One of the key features of the plan to be voted on tomorrow is its reduction of the potential number of new houses that could ever be built in the county from 187,000 to 110,000; 37,000 of those have preliminary approval. Loudoun currently has more than 65,000 homes.

Most of the reduction would come from the county's west, where the new plan would create two areas with different policies. In northwestern Loudoun, one home would be allowed on every 20 acres, or one per 10 acres if they were clustered to save open space. In the southwest, one house could be built every 50 acres, or one per 20 acres if clustered. Developers now are limited to one house per three acres.

"Having three-acre lots spreading across rural Virginia was one of the stupidest ideas ever hatched," said Randall Arendt, a national advocate for rural design whose books can be found on the desks of Loudoun planners. "They say Virginia is for lovers.
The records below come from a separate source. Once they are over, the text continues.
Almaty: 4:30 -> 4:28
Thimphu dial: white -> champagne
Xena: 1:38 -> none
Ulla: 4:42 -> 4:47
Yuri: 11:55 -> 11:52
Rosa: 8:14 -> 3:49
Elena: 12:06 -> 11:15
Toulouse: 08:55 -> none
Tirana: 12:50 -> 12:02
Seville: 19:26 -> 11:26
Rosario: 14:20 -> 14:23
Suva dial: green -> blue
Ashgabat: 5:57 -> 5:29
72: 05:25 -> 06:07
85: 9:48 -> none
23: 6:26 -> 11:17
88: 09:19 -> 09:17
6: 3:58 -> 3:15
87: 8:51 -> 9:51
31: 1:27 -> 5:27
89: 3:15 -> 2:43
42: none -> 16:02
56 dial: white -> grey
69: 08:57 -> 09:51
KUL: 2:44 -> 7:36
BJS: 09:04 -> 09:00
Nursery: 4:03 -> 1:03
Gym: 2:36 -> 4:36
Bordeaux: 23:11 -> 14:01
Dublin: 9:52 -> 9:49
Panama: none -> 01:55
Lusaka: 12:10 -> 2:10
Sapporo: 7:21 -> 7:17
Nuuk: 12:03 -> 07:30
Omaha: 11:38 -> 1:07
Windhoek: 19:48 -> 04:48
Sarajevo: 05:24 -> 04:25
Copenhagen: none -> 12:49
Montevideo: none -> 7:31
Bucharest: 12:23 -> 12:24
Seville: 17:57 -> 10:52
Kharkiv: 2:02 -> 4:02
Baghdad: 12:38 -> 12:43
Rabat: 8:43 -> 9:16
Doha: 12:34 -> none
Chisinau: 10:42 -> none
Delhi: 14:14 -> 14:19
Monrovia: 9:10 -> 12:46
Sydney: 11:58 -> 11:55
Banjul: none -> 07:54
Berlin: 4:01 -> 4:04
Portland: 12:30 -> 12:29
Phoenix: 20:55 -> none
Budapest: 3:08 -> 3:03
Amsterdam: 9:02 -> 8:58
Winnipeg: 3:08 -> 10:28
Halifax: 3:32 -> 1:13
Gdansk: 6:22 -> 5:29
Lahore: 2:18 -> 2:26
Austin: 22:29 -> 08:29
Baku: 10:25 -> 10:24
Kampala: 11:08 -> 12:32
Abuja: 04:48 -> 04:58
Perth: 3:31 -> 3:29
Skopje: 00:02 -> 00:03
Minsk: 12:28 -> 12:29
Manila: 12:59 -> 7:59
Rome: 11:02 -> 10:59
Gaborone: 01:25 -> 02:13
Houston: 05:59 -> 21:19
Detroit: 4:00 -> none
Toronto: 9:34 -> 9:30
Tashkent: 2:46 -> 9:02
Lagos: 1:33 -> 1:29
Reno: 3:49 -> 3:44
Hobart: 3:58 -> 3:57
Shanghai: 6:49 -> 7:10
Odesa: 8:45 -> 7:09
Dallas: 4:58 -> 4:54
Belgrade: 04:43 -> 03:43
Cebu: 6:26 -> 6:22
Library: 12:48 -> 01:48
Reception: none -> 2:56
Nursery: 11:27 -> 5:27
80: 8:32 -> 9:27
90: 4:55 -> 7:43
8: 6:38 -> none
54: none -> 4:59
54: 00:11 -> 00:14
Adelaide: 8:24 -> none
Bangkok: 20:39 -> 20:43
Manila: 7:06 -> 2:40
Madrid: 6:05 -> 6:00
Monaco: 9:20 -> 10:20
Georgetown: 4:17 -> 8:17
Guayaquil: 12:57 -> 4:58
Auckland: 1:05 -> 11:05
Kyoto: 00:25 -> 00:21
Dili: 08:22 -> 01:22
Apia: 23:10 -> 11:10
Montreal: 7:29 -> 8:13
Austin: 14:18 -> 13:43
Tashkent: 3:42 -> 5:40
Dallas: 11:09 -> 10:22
But can you imagine ever loving a landscape with a McMansion popping up every 800 feet?"

The plan also seeks to shape the sometimes formless sprawl of eastern Loudoun into communities that feel more like traditional towns and seeks to protect the environment as never before -- no building within 100 feet of a stream, for example.

"None of these concepts is particularly new in theory," said Morris, of the American Planning Association. "But they're not often tried all at once."

Capitalizing on Disney Lessons

The origins of the "revolution," as some call it, go back to the Piedmont Environmental Council's epic campaign in the early 1990s against Walt Disney Co.'s proposed theme park in neighboring rural Prince William County.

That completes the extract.